Task input:

....

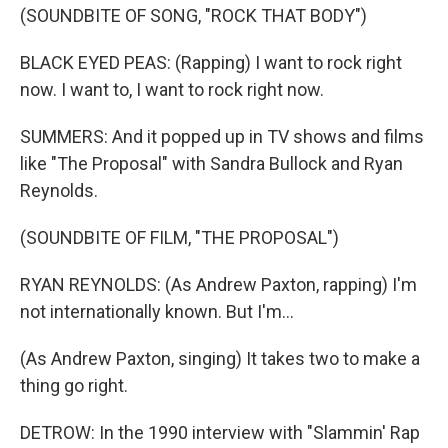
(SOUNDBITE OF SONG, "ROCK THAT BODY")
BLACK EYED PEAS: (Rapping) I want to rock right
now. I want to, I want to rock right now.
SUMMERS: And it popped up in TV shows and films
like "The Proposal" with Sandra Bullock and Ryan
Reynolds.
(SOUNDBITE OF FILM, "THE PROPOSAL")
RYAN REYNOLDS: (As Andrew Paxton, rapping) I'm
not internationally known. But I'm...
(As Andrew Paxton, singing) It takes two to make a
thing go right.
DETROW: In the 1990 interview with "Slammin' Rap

....

Required work: Exactly as written, give the line containing "Bullock and Ryan" and all remaining lines of the records.

Output of the exercise:
like "The Proposal" with Sandra Bullock and Ryan
Reynolds.
(SOUNDBITE OF FILM, "THE PROPOSAL")
RYAN REYNOLDS: (As Andrew Paxton, rapping) I'm
not internationally known. But I'm...
(As Andrew Paxton, singing) It takes two to make a
thing go right.
DETROW: In the 1990 interview with "Slammin' Rap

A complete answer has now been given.